Hal, here’s a bit of the book for you, so that you can get started on confirming your prediction.
Pages 54-5
Summarizing: the theologian Alister McGrath offers “the undeniable but ignominiously weak point that you cannot disprove the existence of God.” Dawkins says McGrath quotes Gould on NOMA; Dawkins quotes Gould himself: “We neither affirm nor deny it; we simply can’t comment on it as scientists.” Dawkins comments on this, “Despite the confident, almost bullying tone of Gould’s assertion, what, actually, is the justification for it?” Then he notes that “a universe with a creative superintendent would be a very different kind of universe from one without. Why is that not a scientific matter?”
Page 58
[W]hatever else they may say, those scientists who subscribe to the ‘separate magisteria’ school of thought should concede that a universe with a supernaturally intelligent creator is a very different kind of universe from one without...The presence or absence of a creative super-intelligence is unquivocally a scientific question, even if it is not in practice - or not yet - a decided one. So also is the truth or falsehood of every one of the miracle stories that religions rely upon to impress multitudes of the faithful.

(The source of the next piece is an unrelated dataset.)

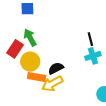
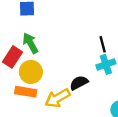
black semicircle: (56, 68) -> (79, 83), moved
orange rectangle: (37, 77) -> (26, 92), moved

The subject is the god who is in the universe, not the one who is outside it.
You still - if I understand you correctly - want us to accept that god can both be outside the universe and be active inside it. In other words you want us to accept a flat contradiction. You have yet to make one even slightly convincing argument to support the idea of a god that is a contradiction. You could just as well insist that we accept a god that is P and not-P.